• Collected data
= Beginning of Section =
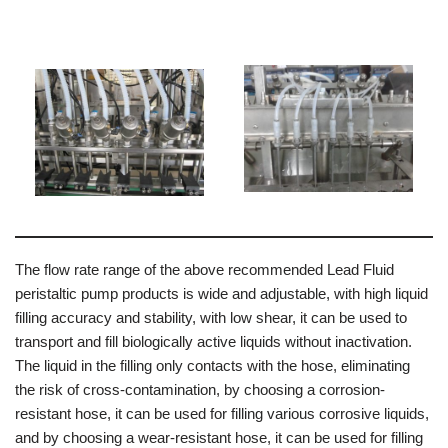
The flow rate range of the above recommended Lead Fluid
peristaltic pump products is wide and adjustable, with high liquid
filling accuracy and stability, with low shear, it can be used to
transport and fill biologically active liquids without inactivation.
The liquid in the filling only contacts with the hose, eliminating
the risk of cross-contamination, by choosing a corrosion-
resistant hose, it can be used for filling various corrosive liquids,
and by choosing a wear-resistant hose, it can be used for filling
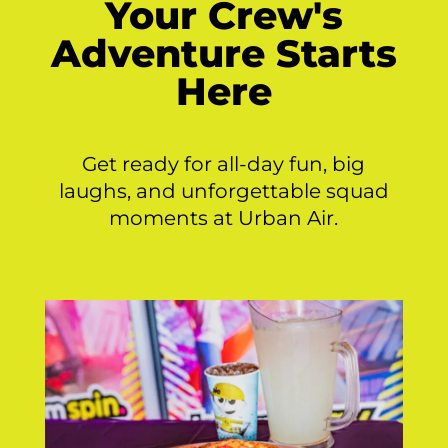
Your Crew's
Adventure Starts
Here
Get ready for all-day fun, big
laughs, and unforgettable squad
moments at Urban Air.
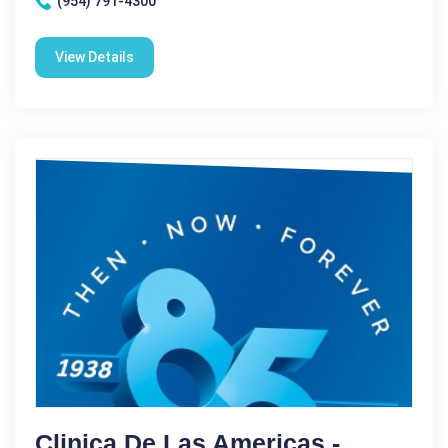
(954) 791-4300
View Details
Clinica De Las Americas -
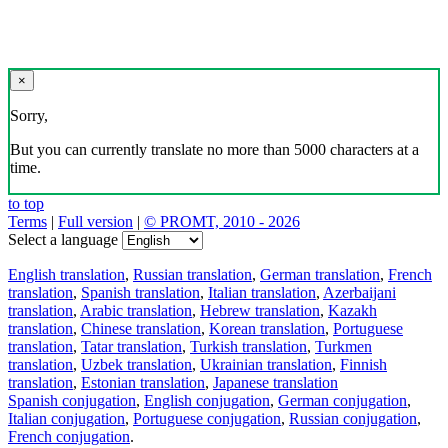
×
Sorry,
But you can currently translate no more than 5000 characters at a
time.
to top
Terms
|
Full version
|
© PROMT, 2010 - 2026
Select a language
English translation
,
Russian translation
,
German translation
,
French
translation
,
Spanish translation
,
Italian translation
,
Azerbaijani
translation
,
Arabic translation
,
Hebrew translation
,
Kazakh
translation
,
Chinese translation
,
Korean translation
,
Portuguese
translation
,
Tatar translation
,
Turkish translation
,
Turkmen
translation
,
Uzbek translation
,
Ukrainian translation
,
Finnish
translation
,
Estonian translation
,
Japanese translation
Spanish conjugation
,
English conjugation
,
German conjugation
,
Italian conjugation
,
Portuguese conjugation
,
Russian conjugation
,
French conjugation
.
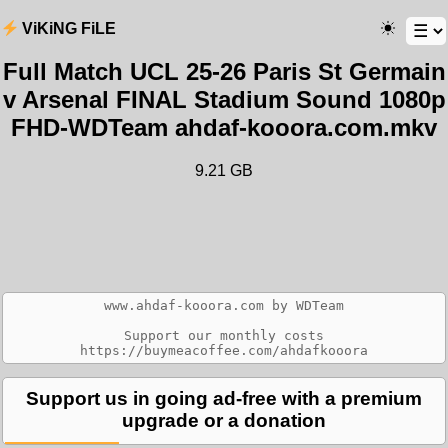
ViKiNG FiLE
Full Match UCL 25-26 Paris St Germain
v Arsenal FINAL Stadium Sound 1080p
FHD-WDTeam ahdaf-kooora.com.mkv
9.21 GB
www.ahdaf-kooora.com by WDTeam

Support our monthly costs

Support us in going ad-free with a premium
upgrade or a donation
= End of Section =
• Your goal
Exact lines, nothing more: output the one with "Japanese translation" and every later line through the end of the data, skipping pictures.

• Answer box
Japanese translation
Spanish conjugation
,
English conjugation
,
German conjugation
,
Italian conjugation
,
Portuguese conjugation
,
Russian conjugation
,
French conjugation
.
ViKiNG FiLE
Full Match UCL 25-26 Paris St Germain
v Arsenal FINAL Stadium Sound 1080p
FHD-WDTeam ahdaf-kooora.com.mkv
9.21 GB
www.ahdaf-kooora.com by WDTeam

Support our monthly costs

Support us in going ad-free with a premium
upgrade or a donation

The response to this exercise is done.